Give back the records that follow exactly, images excluded.
------------
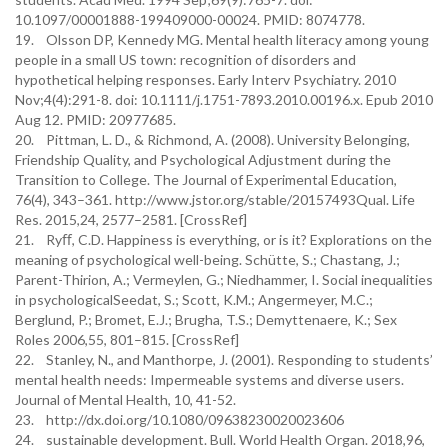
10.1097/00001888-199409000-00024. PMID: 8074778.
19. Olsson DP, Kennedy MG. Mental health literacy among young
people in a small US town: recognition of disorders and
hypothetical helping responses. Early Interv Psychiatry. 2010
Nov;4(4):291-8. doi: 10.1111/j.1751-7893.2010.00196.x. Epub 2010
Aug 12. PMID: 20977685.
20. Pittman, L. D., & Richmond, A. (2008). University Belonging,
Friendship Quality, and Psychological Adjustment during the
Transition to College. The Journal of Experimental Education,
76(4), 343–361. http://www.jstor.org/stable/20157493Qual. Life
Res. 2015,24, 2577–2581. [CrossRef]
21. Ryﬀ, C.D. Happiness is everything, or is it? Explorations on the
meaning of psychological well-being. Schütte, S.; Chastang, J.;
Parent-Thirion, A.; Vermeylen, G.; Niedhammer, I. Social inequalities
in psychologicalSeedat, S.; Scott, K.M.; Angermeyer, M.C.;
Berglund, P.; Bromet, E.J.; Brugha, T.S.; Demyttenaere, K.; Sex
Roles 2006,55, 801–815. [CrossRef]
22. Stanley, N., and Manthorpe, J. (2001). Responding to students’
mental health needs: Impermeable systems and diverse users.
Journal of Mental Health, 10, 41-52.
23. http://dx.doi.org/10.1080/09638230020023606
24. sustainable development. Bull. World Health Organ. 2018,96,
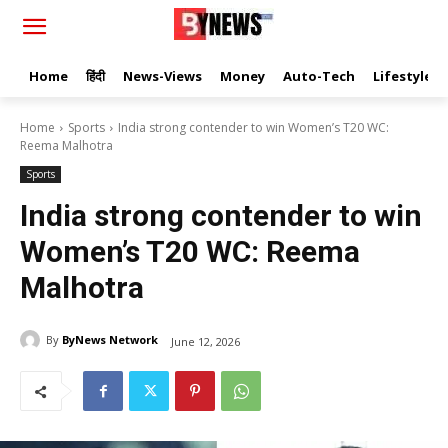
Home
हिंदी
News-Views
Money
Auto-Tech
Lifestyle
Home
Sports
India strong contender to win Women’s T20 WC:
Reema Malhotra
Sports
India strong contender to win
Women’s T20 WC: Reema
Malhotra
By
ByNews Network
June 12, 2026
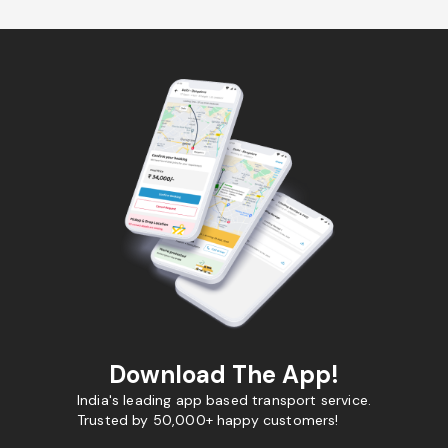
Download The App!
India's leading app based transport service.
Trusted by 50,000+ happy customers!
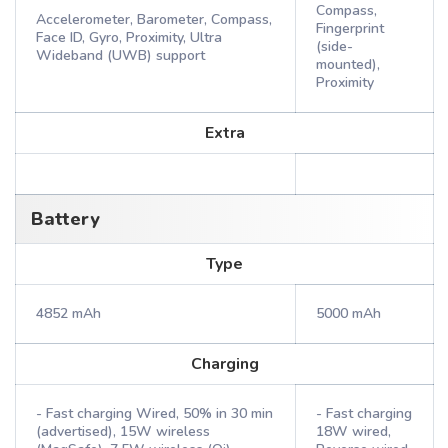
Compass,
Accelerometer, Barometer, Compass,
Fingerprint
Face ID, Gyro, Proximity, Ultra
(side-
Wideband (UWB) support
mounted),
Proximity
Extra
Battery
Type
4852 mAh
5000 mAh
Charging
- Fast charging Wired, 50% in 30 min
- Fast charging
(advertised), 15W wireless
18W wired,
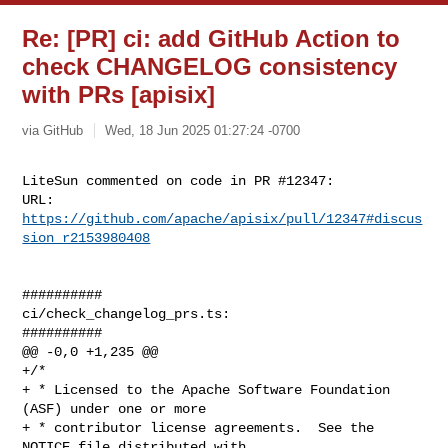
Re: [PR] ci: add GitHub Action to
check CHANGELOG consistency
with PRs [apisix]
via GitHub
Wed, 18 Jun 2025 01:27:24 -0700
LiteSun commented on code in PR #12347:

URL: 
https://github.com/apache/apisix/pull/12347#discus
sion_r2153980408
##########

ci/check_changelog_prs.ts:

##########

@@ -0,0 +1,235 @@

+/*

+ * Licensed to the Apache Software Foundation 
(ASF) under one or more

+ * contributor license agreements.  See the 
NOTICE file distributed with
------------
▶ [SOLUTION FOR THIS PROBLEM]:
10.1097/00001888-199409000-00024. PMID: 8074778.
19. Olsson DP, Kennedy MG. Mental health literacy among young
people in a small US town: recognition of disorders and
hypothetical helping responses. Early Interv Psychiatry. 2010
Nov;4(4):291-8. doi: 10.1111/j.1751-7893.2010.00196.x. Epub 2010
Aug 12. PMID: 20977685.
20. Pittman, L. D., & Richmond, A. (2008). University Belonging,
Friendship Quality, and Psychological Adjustment during the
Transition to College. The Journal of Experimental Education,
76(4), 343–361. http://www.jstor.org/stable/20157493Qual. Life
Res. 2015,24, 2577–2581. [CrossRef]
21. Ryﬀ, C.D. Happiness is everything, or is it? Explorations on the
meaning of psychological well-being. Schütte, S.; Chastang, J.;
Parent-Thirion, A.; Vermeylen, G.; Niedhammer, I. Social inequalities
in psychologicalSeedat, S.; Scott, K.M.; Angermeyer, M.C.;
Berglund, P.; Bromet, E.J.; Brugha, T.S.; Demyttenaere, K.; Sex
Roles 2006,55, 801–815. [CrossRef]
22. Stanley, N., and Manthorpe, J. (2001). Responding to students’
mental health needs: Impermeable systems and diverse users.
Journal of Mental Health, 10, 41-52.
23. http://dx.doi.org/10.1080/09638230020023606
24. sustainable development. Bull. World Health Organ. 2018,96,
Home
हिंदी
News-Views
Money
Auto-Tech
Lifestyle
Home
Sports
India strong contender to win Women’s T20 WC:
Reema Malhotra
Sports
India strong contender to win
Women’s T20 WC: Reema
Malhotra
By
ByNews Network
June 12, 2026
Download The App!
India's leading app based transport service.
Trusted by 50,000+ happy customers!
Compass,
Accelerometer, Barometer, Compass,
Fingerprint
Face ID, Gyro, Proximity, Ultra
(side-
Wideband (UWB) support
mounted),
Proximity
Extra
Battery
Type
4852 mAh
5000 mAh
Charging
- Fast charging Wired, 50% in 30 min
- Fast charging
(advertised), 15W wireless
18W wired,
Re: [PR] ci: add GitHub Action to
check CHANGELOG consistency
with PRs [apisix]
via GitHub
Wed, 18 Jun 2025 01:27:24 -0700
LiteSun commented on code in PR #12347:

URL: 
https://github.com/apache/apisix/pull/12347#discus
sion_r2153980408
##########

ci/check_changelog_prs.ts:

##########

@@ -0,0 +1,235 @@

+/*

+ * Licensed to the Apache Software Foundation 
(ASF) under one or more

+ * contributor license agreements.  See the 
NOTICE file distributed with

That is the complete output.